Aim of the exercise –
Which lines of the material contain the word "success"? Show each one.
━━━━━━━━
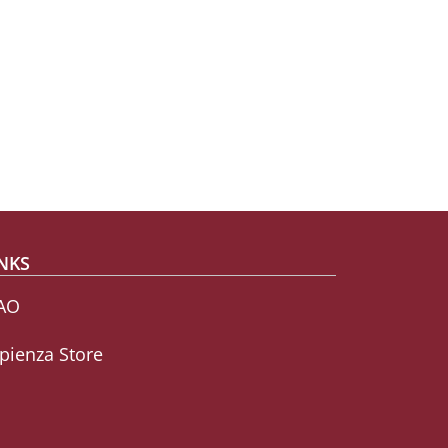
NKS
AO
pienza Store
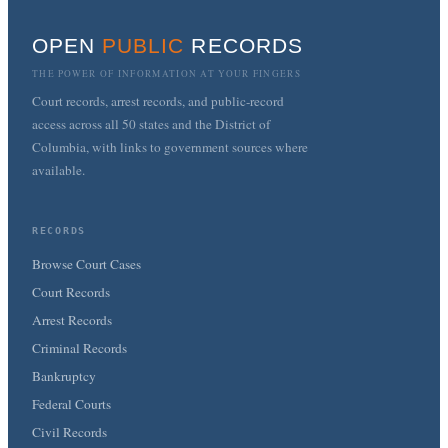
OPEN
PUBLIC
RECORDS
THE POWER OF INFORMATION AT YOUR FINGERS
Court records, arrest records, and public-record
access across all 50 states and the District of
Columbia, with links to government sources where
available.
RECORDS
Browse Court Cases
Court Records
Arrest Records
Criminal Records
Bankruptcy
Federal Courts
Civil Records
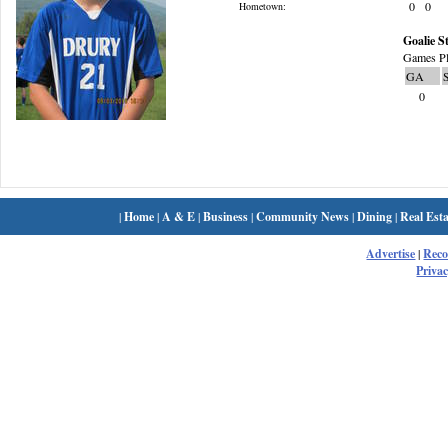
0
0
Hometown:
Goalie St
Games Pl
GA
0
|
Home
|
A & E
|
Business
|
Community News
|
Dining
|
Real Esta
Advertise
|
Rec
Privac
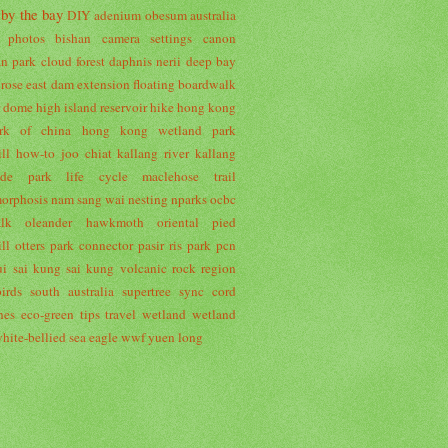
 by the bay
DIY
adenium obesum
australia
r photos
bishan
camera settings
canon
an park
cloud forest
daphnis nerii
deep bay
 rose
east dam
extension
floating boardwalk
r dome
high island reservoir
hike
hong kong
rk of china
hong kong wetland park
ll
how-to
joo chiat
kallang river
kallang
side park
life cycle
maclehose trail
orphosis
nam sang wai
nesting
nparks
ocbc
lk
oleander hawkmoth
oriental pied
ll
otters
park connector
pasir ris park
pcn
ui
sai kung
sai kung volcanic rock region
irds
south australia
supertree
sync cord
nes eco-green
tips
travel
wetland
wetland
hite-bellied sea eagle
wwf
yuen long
━━━━━━━━
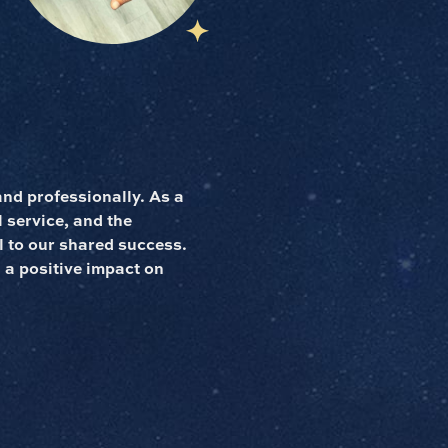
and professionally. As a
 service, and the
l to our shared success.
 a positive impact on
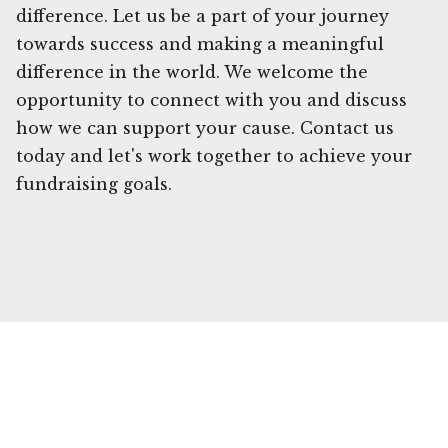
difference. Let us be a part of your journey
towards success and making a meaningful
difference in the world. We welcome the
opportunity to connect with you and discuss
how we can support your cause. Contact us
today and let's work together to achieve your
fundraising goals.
━━━━━━━━
Solution to this exercise –
l to our shared success.
towards success and making a meaningful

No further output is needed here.